Это было писано в 1904 г., а в последующем всеподданнейшем докладе 1905 года князь Оболенский, описывая начавшиеся в крае беспорядки, пишет: «Приведенные в первой моей всеподданнейшей записке слова Мехелина о предстоящем в России мятеже оправдались — беспорядки в Петербурге и в других местах Империи состоялись именно в указанный им срок». Но еще в более мирные времена, в те времена, когда начались созывы Сеймов, когда государство начало определять свое отношение к области, без ущерба для государства, — я говорю не своими словами, а привожу слова почтенного Н. X. Бунге * из записки, найденной в его документах, — уже начали раздаваться обвинения со стороны финляндцев о нарушении их прав со стороны России. Далее Бунге говорит о возрастающей в то время враждебной отчужденности Финляндии от России.
Но перенесемся в еще более отдаленные времена, времена крымской кампании, когда уже со стороны России никакого давления на Финляндию не оказывалось, и в те времена уже известен «союз бескровных», который мечтал об отторожении княжества от России. Но, господа, если ослабление уз Финляндии с Россией не принесло России никаких нравственных выгод, не обезопасило ее с этой стороны, то, может быть, совершенно самостоятельная работа финляндского Сейма создала такую законодательную практику, которая была выгодна для «другой страны», как в Финляндии часто называют Россию?
В апреле нынешнего года при обсуждении в финляндском Сейме того самого законопроекта, который теперь обсуждаете вы, бывший сенатор Нюберг, конечно, желая привести доводы в пользу финляндской аргументации, заявил о том, что существует целый ряд законоположений, бесспорно касающихся интересов России, которые были изданы в финляндском законодательном порядке. И это, господа, безусловно так: финляндский Сейм расширял свою законодательную самостоятельность до того, что не стеснялся подчас улавливать, регулировать и даже отменять русские законодательные нормы. Принесло ли это пользу русским гражданам или, по крайней мере, было ли это безвредно? Не всегда.
Я не буду приводить вам целый ряд законоположений подобного характера, как, например подчинение православной консистории финляндскому закону о гербовом сборе, как постоянные попытки подчинить финляндских граждан за преступления, совершенные ими в Империи, финляндскому уголовному закону, но я остановлюсь тут на самой яркой попытке, известной в литературе предмета, признанной фактом, попытке обойти, отменить в финляндском порядке целый ряд русских узаконений, попытке поставить Финляндию в самостоятельное якобы положение в международном союзе, попытке уравнять имперские русские интересы с интересами международными.

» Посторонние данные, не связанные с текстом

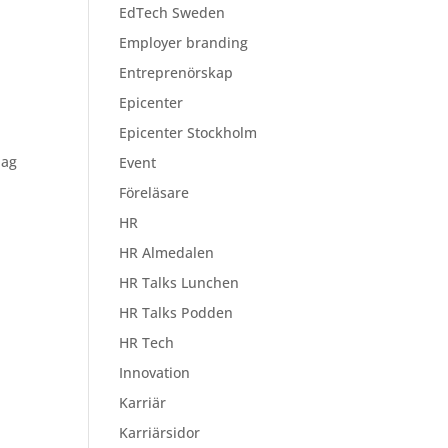
EdTech Sweden
Employer branding
Entreprenörskap
Epicenter
Epicenter Stockholm
jag
Event
Föreläsare
HR
HR Almedalen
HR Talks Lunchen
HR Talks Podden
HR Tech
Innovation
Karriär
Karriärsidor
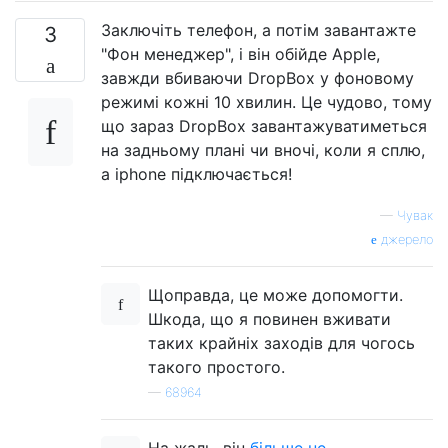
Заключіть телефон, а потім завантажте
3
"Фон менеджер", і він обійде Apple,
завжди вбиваючи DropBox у фоновому
режимі кожні 10 хвилин. Це чудово, тому
що зараз DropBox завантажуватиметься
на задньому плані чи вночі, коли я сплю,
а iphone підключається!
—
Чувак
джерело
Щоправда, це може допомогти.
Шкода, що я повинен вживати
таких крайніх заходів для чогось
такого простого.
—
68964
На жаль, він
більше не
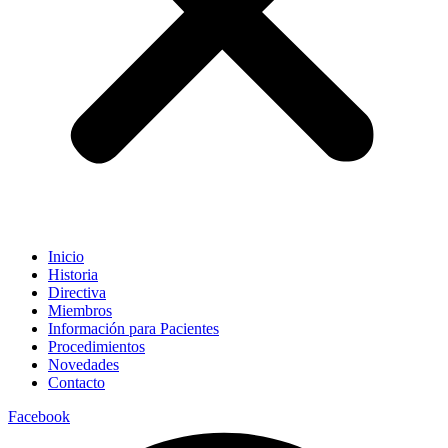
Inicio
Historia
Directiva
Miembros
Información para Pacientes
Procedimientos
Novedades
Contacto
Facebook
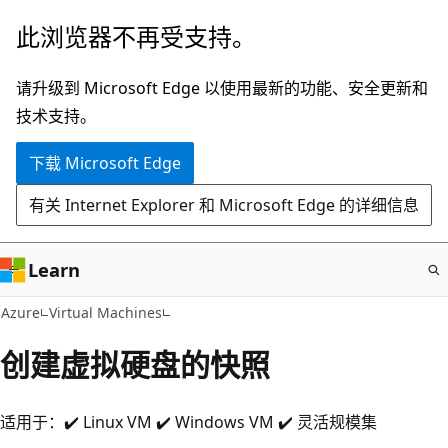
跳
此浏览器不再受支持。
至
主
请升级到 Microsoft Edge 以使用最新的功能、安全更新和
要
技术支持。
内
下载 Microsoft Edge
容
有关 Internet Explorer 和 Microsoft Edge 的详细信息
Learn
Azure
Virtual Machines
创建虚拟硬盘的快照
适用于：✔️ Linux VM ✔️ Windows VM ✔️ 灵活规模集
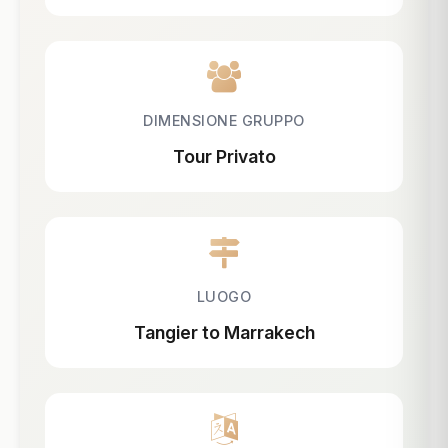
DIMENSIONE GRUPPO
Tour Privato
LUOGO
Tangier to Marrakech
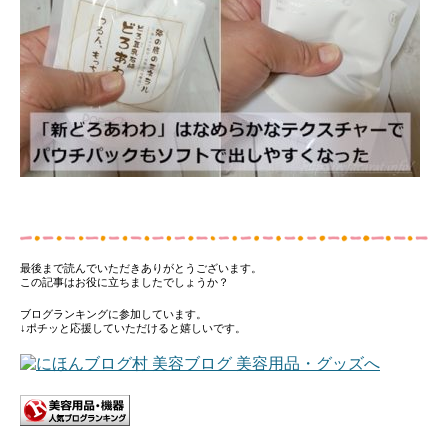
最後まで読んでいただきありがとうございます。
この記事はお役に立ちましたでしょうか？
ブログランキングに参加しています。
↓ポチッと応援していただけると嬉しいです。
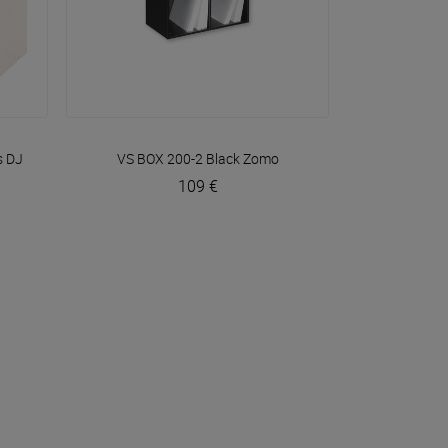
VOIR EN DÉTAIL
s DJ
VS BOX 200-2 Black
Zomo
109 €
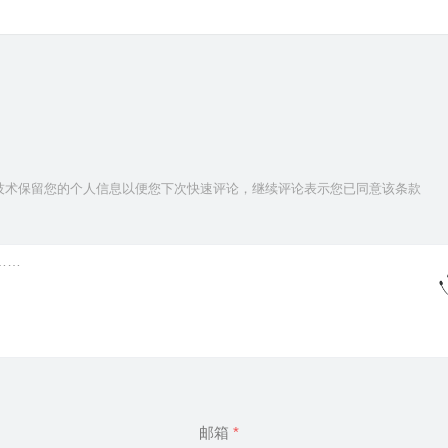
ie技术保留您的个人信息以便您下次快速评论，继续评论表示您已同意该条款
邮箱
*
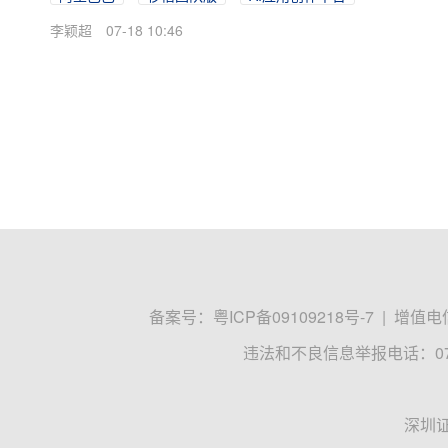
李颖超
07-18 10:46
备案号：
粤ICP备09109218号-7
|
增值电信
违法和不良信息举报电话：0755
深圳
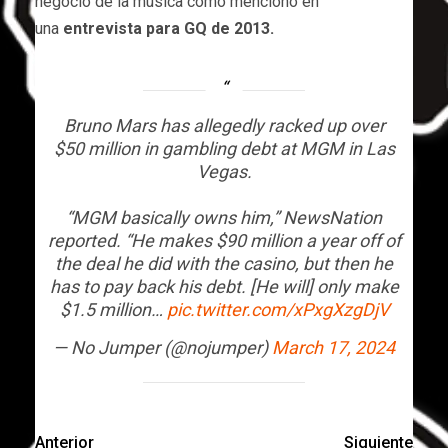
negocio de la música como mencionó en
una
entrevista para GQ de 2013.
Bruno Mars has allegedly racked up over
$50 million in gambling debt at MGM in Las
Vegas.
“MGM basically owns him,” NewsNation
reported. “He makes $90 million a year off of
the deal he did with the casino, but then he
has to pay back his debt. [He will] only make
$1.5 million…
pic.twitter.com/xPxgXzgDjV
— No Jumper (@nojumper)
March 17, 2024
Anterior
Siguiente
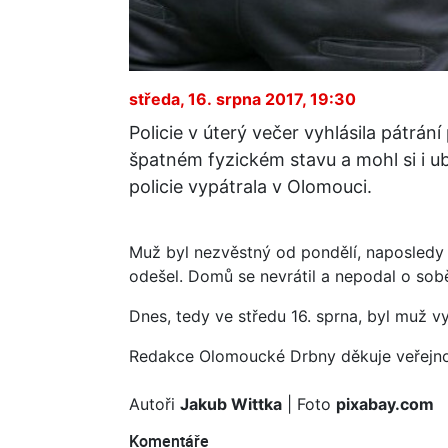
středa, 16. srpna 2017, 19:30
Policie v úterý večer vyhlásila pátrání
špatném fyzickém stavu a mohl si i ub
policie vypátrala v Olomouci.
Muž byl nezvěstný od pondělí, naposledy 
odešel. Domů se nevrátil a nepodal o sob
Dnes, tedy ve středu 16. sprna, byl muž v
Redakce Olomoucké Drbny děkuje veřejnosti
Autoři
Jakub Wittka
| Foto
pixabay.com
Komentáře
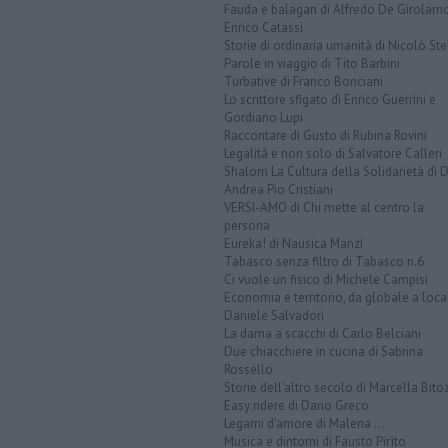
Fauda e balagan di Alfredo De Girolam
Enrico Catassi
Storie di ordinaria umanità di Nicolò Ste
Parole in viaggio di Tito Barbini
Turbative di Franco Bonciani
Lo scrittore sfigato di Enrico Guerrini e
Gordiano Lupi
Raccontare di Gusto di Rubina Rovini
Legalità e non solo di Salvatore Calleri
Shalom La Cultura della Solidarietà di 
Andrea Pio Cristiani
VERSI-AMO di Chi mette al centro la
persona
Eureka! di Nausica Manzi
Tabasco senza filtro di Tabasco n.6
Ci vuole un fisico di Michele Campisi
Economia e territorio, da globale a loca
Daniele Salvadori
La dama a scacchi di Carlo Belciani
Due chiacchiere in cucina di Sabrina
Rossello
Storie dell'altro secolo di Marcella Bito
Easy ridere di Dario Greco
Legami d'amore di Malena ...
Musica e dintorni di Fausto Pirìto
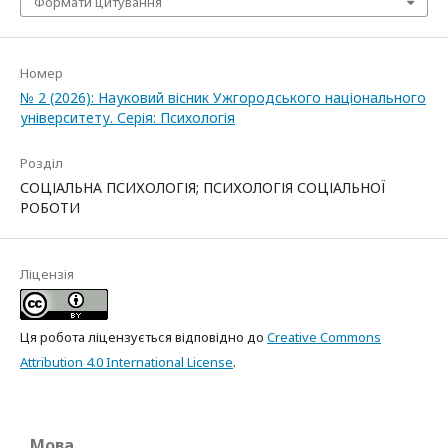
Формати цитування
Номер
№ 2 (2026): Науковий вісник Ужгородського національного
університету. Серія: Психологія
Розділ
СОЦІАЛЬНА ПСИХОЛОГІЯ; ПСИХОЛОГІЯ СОЦІАЛЬНОЇ
РОБОТИ
Ліцензія
Ця робота ліцензується відповідно до
Creative Commons
Attribution 4.0 International License
.
Мова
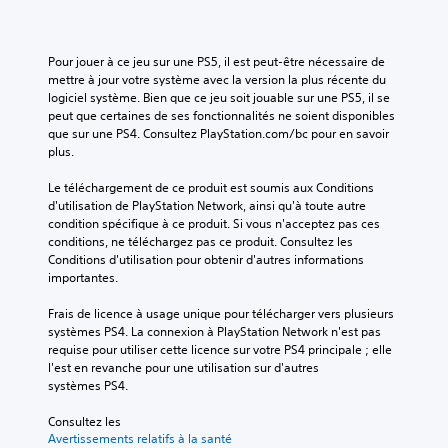
Pour jouer à ce jeu sur une PS5, il est peut-être nécessaire de 
mettre à jour votre système avec la version la plus récente du 
logiciel système. Bien que ce jeu soit jouable sur une PS5, il se 
peut que certaines de ses fonctionnalités ne soient disponibles 
que sur une PS4. Consultez PlayStation.com/bc pour en savoir 
plus.
Le téléchargement de ce produit est soumis aux Conditions 
d'utilisation de PlayStation Network, ainsi qu'à toute autre 
condition spécifique à ce produit. Si vous n'acceptez pas ces 
conditions, ne téléchargez pas ce produit. Consultez les 
Conditions d'utilisation pour obtenir d'autres informations 
importantes.
Frais de licence à usage unique pour télécharger vers plusieurs 
systèmes PS4. La connexion à PlayStation Network n'est pas 
requise pour utiliser cette licence sur votre PS4 principale ; elle 
l'est en revanche pour une utilisation sur d'autres 
systèmes PS4.
Consultez les 
Avertissements relatifs à la santé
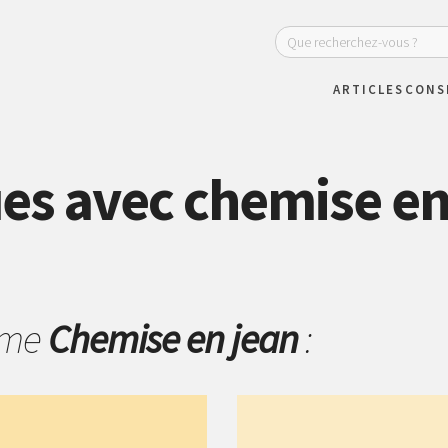
ARTICLES
CONS
es avec chemise en
hème
Chemise en jean
:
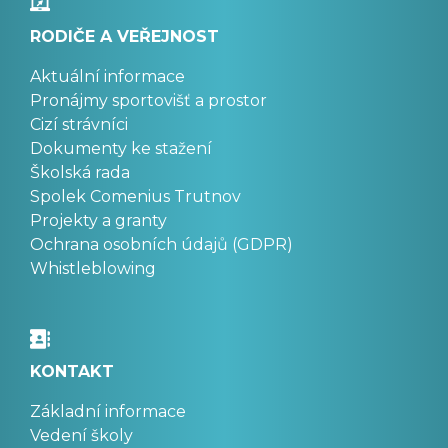
RODIČE A VEŘEJNOST
Aktuální informace
Pronájmy sportovišť a prostor
Cizí strávníci
Dokumenty ke stažení
Školská rada
Spolek Comenius Trutnov
Projekty a granty
Ochrana osobních údajů (GDPR)
Whistleblowing
KONTAKT
Základní informace
Vedení školy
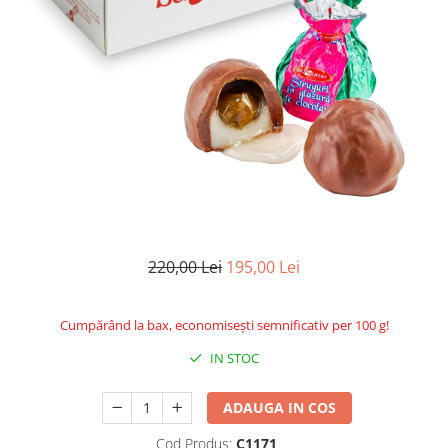
220,00 Lei
195,00 Lei
Cumpărând la bax, economisești semnificativ per 100 g!
IN STOC
ADAUGA IN COS
Cod Produs:
C1171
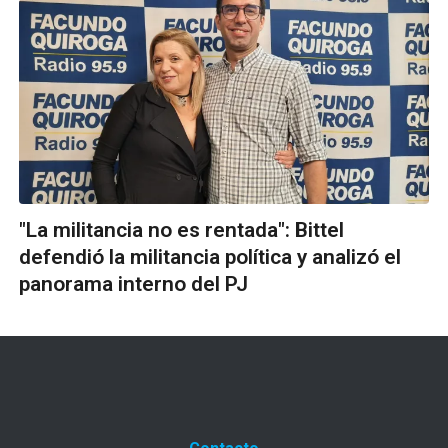
"La militancia no es rentada": Bittel
defendió la militancia política y analizó el
panorama interno del PJ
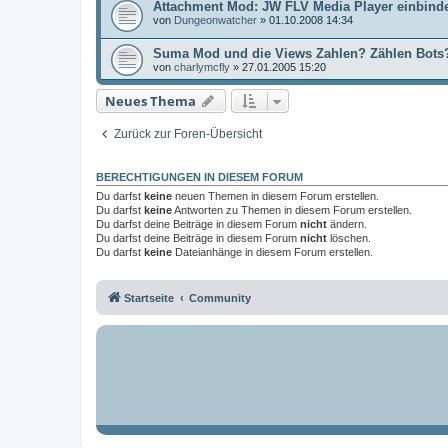
Attachment Mod: JW FLV Media Player einbind
von
Dungeonwatcher
»
01.10.2008 14:34
Suma Mod und die Views Zahlen? Zählen Bots
von
charlymcfly
»
27.01.2005 15:20
Neues Thema
Zurück zur Foren-Übersicht
BERECHTIGUNGEN IN DIESEM FORUM
Du darfst
keine
neuen Themen in diesem Forum erstellen.
Du darfst
keine
Antworten zu Themen in diesem Forum erstellen.
Du darfst deine Beiträge in diesem Forum
nicht
ändern.
Du darfst deine Beiträge in diesem Forum
nicht
löschen.
Du darfst
keine
Dateianhänge in diesem Forum erstellen.
Startseite
Community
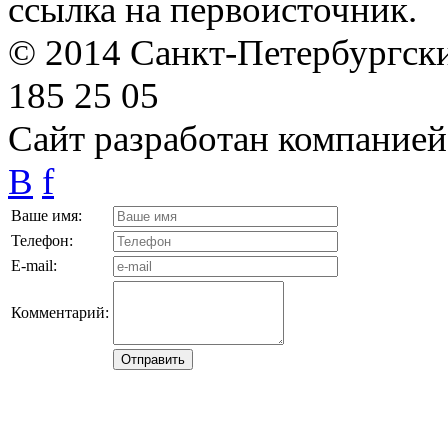
ссылка на первоисточник.
© 2014 Санкт-Петербургский
185 25 05
Сайт разработан компание
B
f
Ваше имя:
Телефон:
E-mail:
Комментарий:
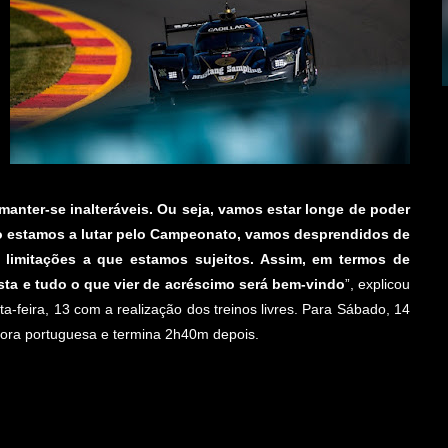
anter-se inalteráveis. Ou seja, vamos estar longe de poder
ão estamos a lutar pelo Campeonato, vamos desprendidos de
 limitações a que estamos sujeitos. Assim, em termos de
sta e tudo o que vier de acréscimo será bem-vindo
”, explicou
-feira, 13 com a realização dos treinos livres. Para Sábado, 14
 hora portuguesa e termina 2h40m depois.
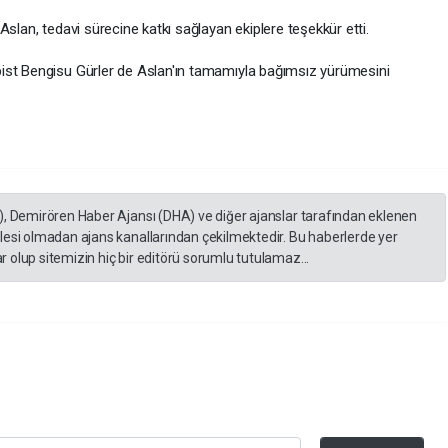
slan, tedavi sürecine katkı sağlayan ekiplere teşekkür etti.
ist Bengisu Gürler de Aslan'ın tamamıyla bağımsız yürümesini
), Demirören Haber Ajansı (DHA) ve diğer ajanslar tarafından eklenen
lesi olmadan ajans kanallarından çekilmektedir. Bu haberlerde yer
 olup sitemizin hiç bir editörü sorumlu tutulamaz...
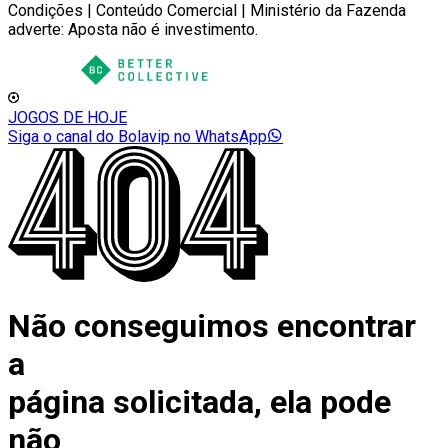
Condições | Conteúdo Comercial | Ministério da Fazenda
adverte: Aposta não é investimento.
JOGOS DE HOJE
Siga o canal do Bolavip no WhatsApp
Não conseguimos encontrar
a
página solicitada, ela pode
não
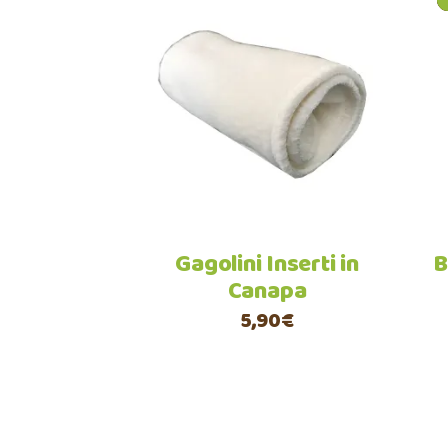
Aggiungi al carrello
Gagolini Inserti in
B
Canapa
5,90
€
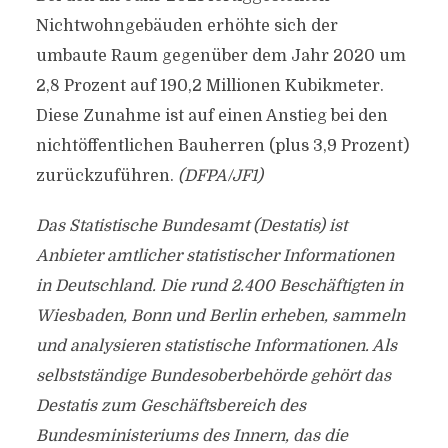
Nichtwohngebäuden erhöhte sich der
umbaute Raum gegenüber dem Jahr 2020 um
2,8 Prozent auf 190,2 Millionen Kubikmeter.
Diese Zunahme ist auf einen Anstieg bei den
nichtöffentlichen Bauherren (plus 3,9 Prozent)
zurückzuführen.
(DFPA/JF1)
Das Statistische Bundesamt (Destatis) ist
Anbieter amtlicher statistischer Informationen
in Deutschland. Die rund 2.400 Beschäftigten in
Wiesbaden, Bonn und Berlin erheben, sammeln
und analysieren statistische Informationen. Als
selbstständige Bundesoberbehörde gehört das
Destatis zum Geschäftsbereich des
Bundesministeriums des Innern, das die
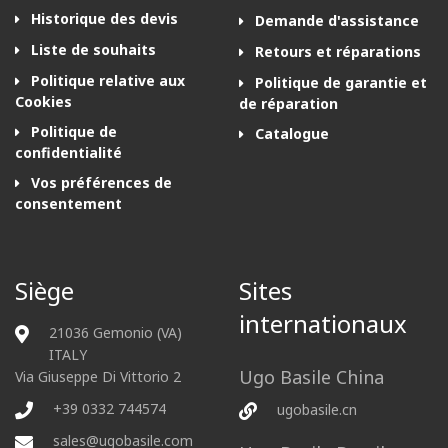
Historique des devis
Demande d'assistance
Liste de souhaits
Retours et réparations
Politique relative aux
Politique de garantie et
Cookies
de réparation
Politique de
Catalogue
confidentialité
Vos préférences de
consentement
Siège
Sites
internationaux
21036 Gemonio (VA)
ITALY
Ugo Basile China
Via Giuseppe Di Vittorio 2
+39 0332 744574
ugobasile.cn
sales@ugobasile.com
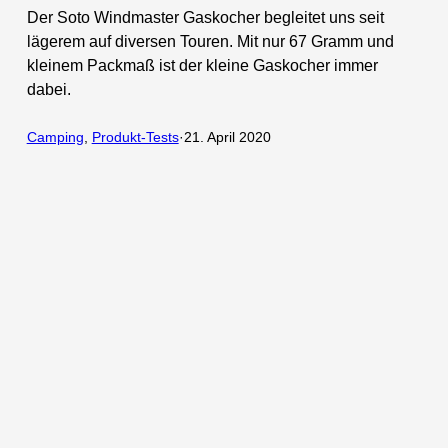
Der Soto Windmaster Gaskocher begleitet uns seit
lägerem auf diversen Touren. Mit nur 67 Gramm und
kleinem Packmaß ist der kleine Gaskocher immer
dabei.
Camping
, 
Produkt-Tests
·
21. April 2020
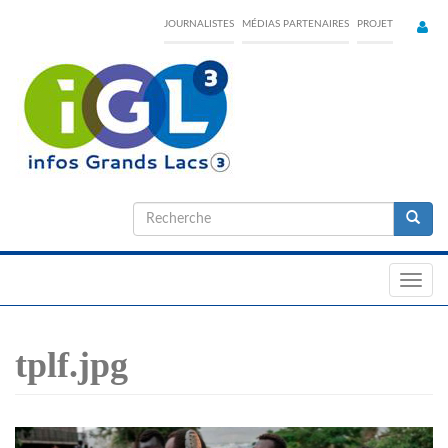
Skip
JOURNALISTES
MÉDIAS PARTENAIRES
PROJET
to
main
content
Formulaire
de
Recherche
recherche
Toggl
navig
tplf.jpg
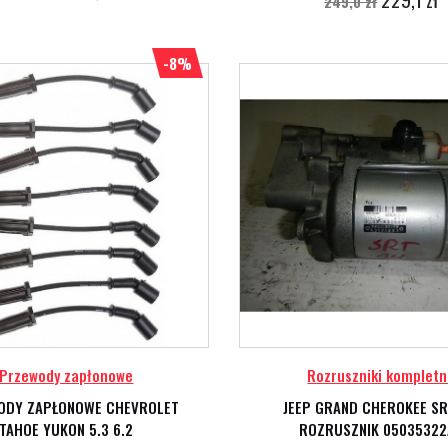
249,0 zł
-8%
Przewody zapłonowe
Rozruszniki komplet
ODY ZAPŁONOWE CHEVROLET
JEEP GRAND CHEROKEE SR
TAHOE YUKON 5.3 6.2
ROZRUSZNIK 05035322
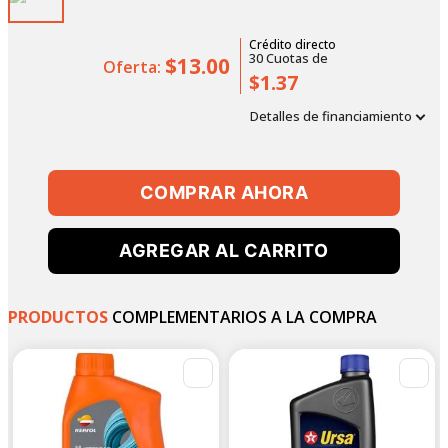
Crédito directo
30
Cuotas
de
$13.00
Oferta:
$1.37
Detalles de financiamiento
COMPRAR AHORA
AGREGAR AL CARRITO
PRODUCTOS
COMPLEMENTARIOS A LA COMPRA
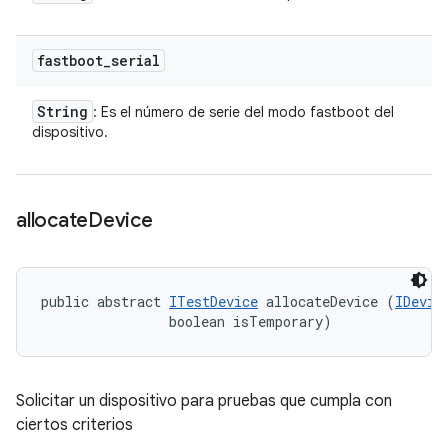
fastboot
_
serial
String
: Es el número de serie del modo fastboot del
dispositivo.
allocate
Device
public abstract 
ITestDevice
 allocateDevice (
IDevic
                boolean isTemporary)
Solicitar un dispositivo para pruebas que cumpla con
ciertos criterios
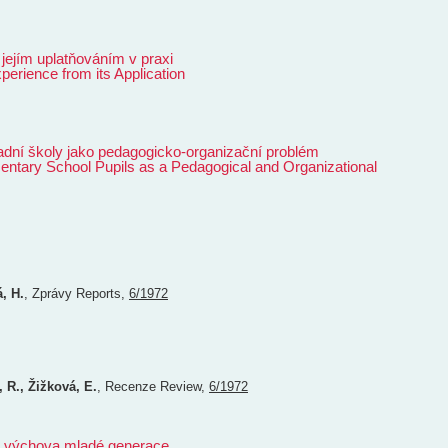
jejím uplatňováním v praxi
erience from its Application
dní školy jako pedagogicko-organizační problém
ntary School Pupils as a Pedagogical and Organizational
, H.
,
Zprávy
Reports
,
6/1972
, R., Žižková, E.
,
Recenze
Review
,
6/1972
 a výchova mladé generace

Я говорю об Уголовном уложении 1889 года. Известно, что это Уголовное уложение было уже Высочайше утверждено 19 декабря 1889 года, а затем было манифестом от 1 декабря 1890 года, когда обнаружилась подкладка этого дела, временно приостановлено введением в действие. Тревогу тогда забил известный наш ученый, сенатор Таганцев*, который как честный человек, случайно ознакомился с этим делом. В этом его огромная, незабвенная государственная заслуга, таким образом, вряд ли русским подданным был выгоден способ решения их дел, о котором упоминал бывший сенатор Нюберг, тем более что, как известно, права русских подданных мало чем и отличаются в Финляндии от прав иностранцев *.